Action item
Tally the lines below that hold the string "preparatoria", and report the tally by itself.

* * *

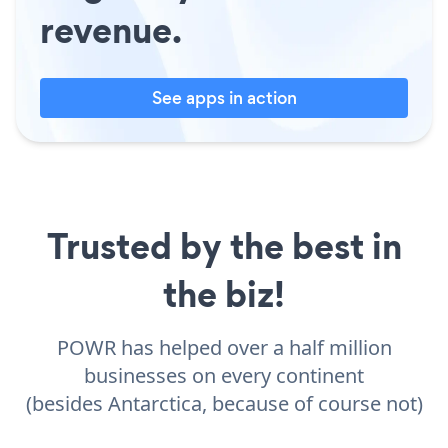
revenue.
See apps in action
Trusted by the best in
the biz!
POWR has helped over a half million
businesses on every continent
(besides Antarctica, because of course not)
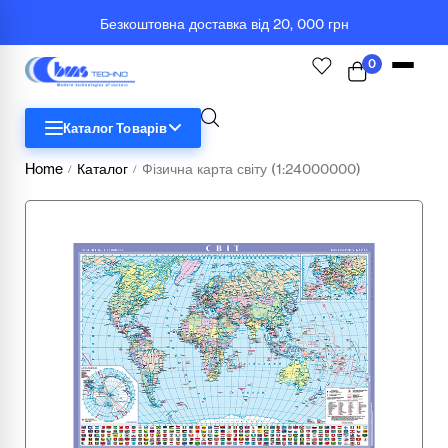
Безкоштовна доставка від 20, 000 грн
0
Каталог Товарів
Home
Каталог
Фізична карта світу (1:24000000)
/
/
STEM
Біологія
Географія
Комп'ютерна техніка
Меблі
Медичні тренажери та манекени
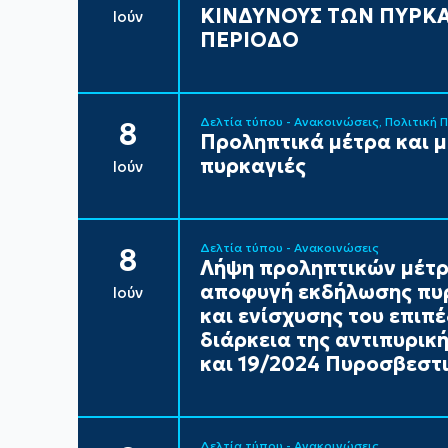
ΚΙΝΔΥΝΟΥΣ ΤΩΝ ΠΥΡΚΑ
Ιούν
ΠΕΡΙΟΔΟ
Δελτία τύπου - Ανακοινώσεις
Πολιτική 
8
Προληπτικά μέτρα και 
πυρκαγιές
Ιούν
Δελτία τύπου - Ανακοινώσεις
8
Λήψη προληπτικών μέτρ
αποφυγή εκδήλωσης πυρ
Ιούν
και ενίσχυσης του επιπ
διάρκεια της αντιπυρικ
και 19/2024 Πυροσβεστι
Δελτία τύπου - Ανακοινώσεις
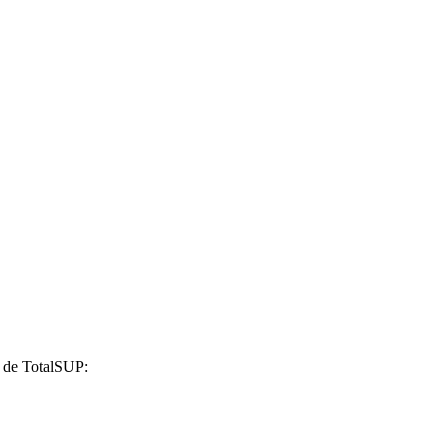
k de TotalSUP:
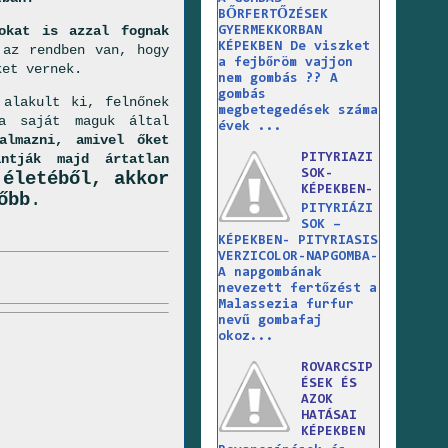
BŐRFERTŐZÉSEK
okat is azzal fognak
GYERMEKKORBAN
KÉPEKBEN De viszket
az rendben van, hogy
a fejbőröm vajjon
ket vernek.
nem gombás ?? A
gombás
 alakult ki, felnőnek
megbetegedések száma
 a saját maguk által
évek ...
almazni, amivel őket
ántják majd ártatlan
PITYRIAZI
SOK-
 életéből, akkor
KÉPEKBEN-
őbb
.
PITYRIÁZI
SOK –
KÉPEKBEN- PITYRIASIS
VERZICOLOR-NAPGOMBA-
A napgombának
nevezett fertőzést a
Malassezia furfur
nevű gombafaj
okoz...
ROVARCSIP
ÉSEK ÉS
AZOK
HATÁSAI
KÉPEKBEN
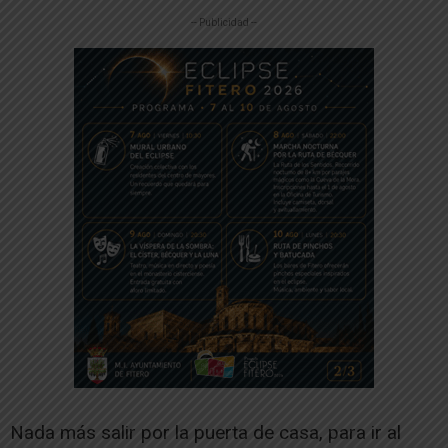
-- Publicidad --
Nada más salir por la puerta de casa, para ir al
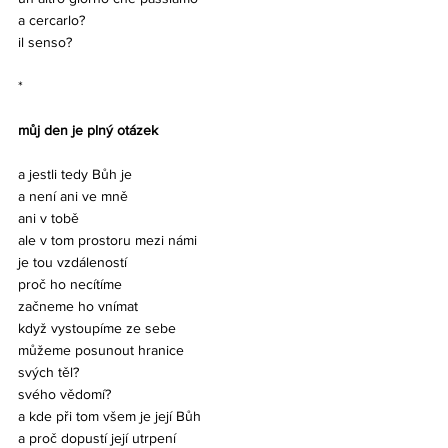
a cercarlo?
il senso?
*
můj den je plný otázek
a jestli tedy Bůh je
a není ani ve mně
ani v tobě
ale v tom prostoru mezi námi
je tou vzdáleností
proč ho necítíme
začneme ho vnímat
když vystoupíme ze sebe
můžeme posunout hranice
svých těl?
svého vědomí?
a kde při tom všem je její Bůh
a proč dopustí její utrpení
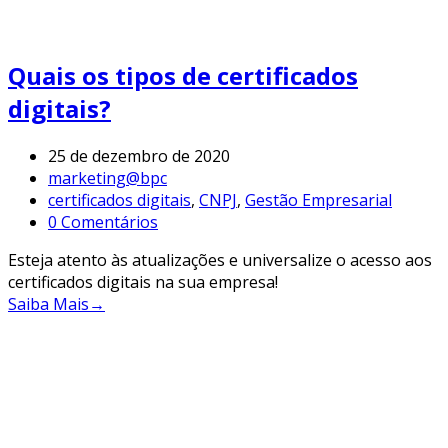
Quais os tipos de certificados
digitais?
25 de dezembro de 2020
marketing@bpc
certificados digitais
,
CNPJ
,
Gestão Empresarial
0 Comentários
Esteja atento às atualizações e universalize o acesso aos
certificados digitais na sua empresa!
Saiba Mais
→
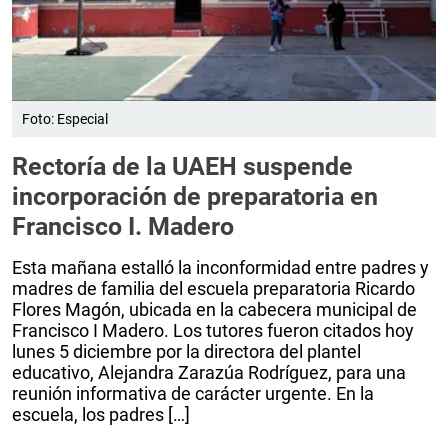
Foto: Especial
Rectoría de la UAEH suspende
incorporación de preparatoria en
Francisco I. Madero
Esta mañana estalló la inconformidad entre padres y
madres de familia del escuela preparatoria Ricardo
Flores Magón, ubicada en la cabecera municipal de
Francisco I Madero. Los tutores fueron citados hoy
lunes 5 diciembre por la directora del plantel
educativo, Alejandra Zarazúa Rodríguez, para una
reunión informativa de carácter urgente. En la
escuela, los padres […]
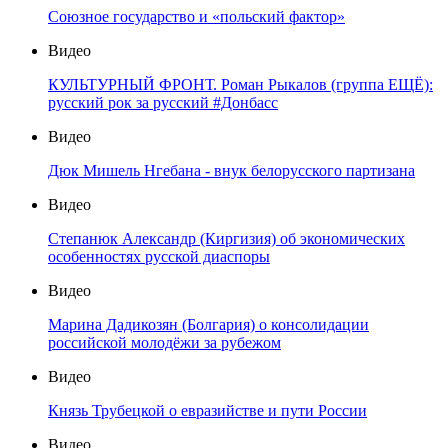
Союзное государство и «польский фактор»
Видео
КУЛЬТУРНЫЙ ФРОНТ. Роман Рыкалов (группа ЕЩЁ):
русский рок за русский #Донбасс
Видео
Дюк Мишель Нгебана - внук белорусского партизана
Видео
Степанюк Александр (Киргизия) об экономических
особенностях русской диаспоры
Видео
Марина Дадикозян (Болгария) о консолидации
российской молодёжи за рубежом
Видео
Князь Трубецкой о евразийстве и пути России
Видео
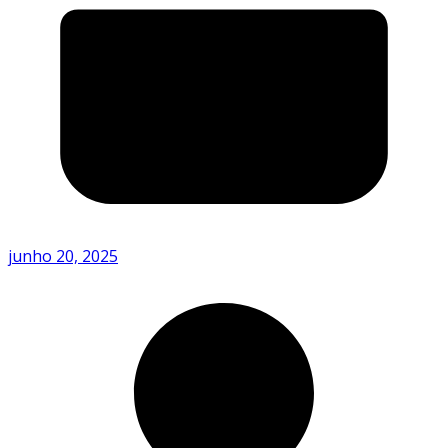
junho 20, 2025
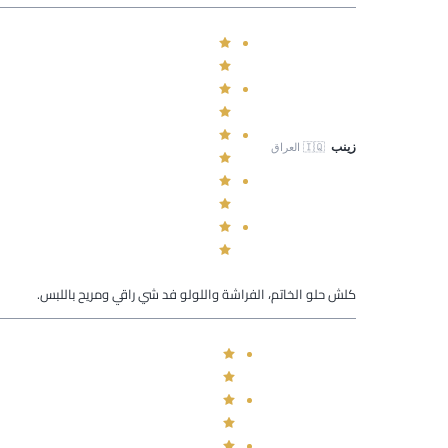
زينب
🇮🇶
العراق
كلش حلو الخاتم، الفراشة واللولو فد شي راقي ومريح باللبس.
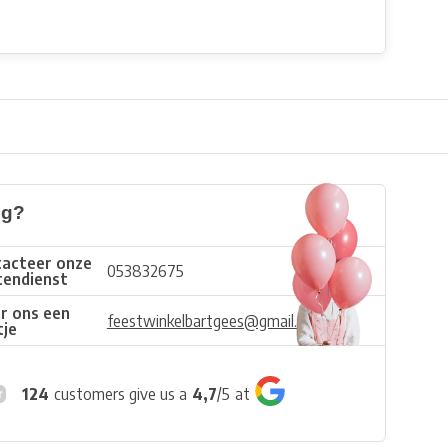
ig?
acteer onze
053832675
tendienst
r ons een
feestwinkelbartgees@gmail.com
tje
124
customers give us a
4,7
/
5
at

* * *

Written solution
2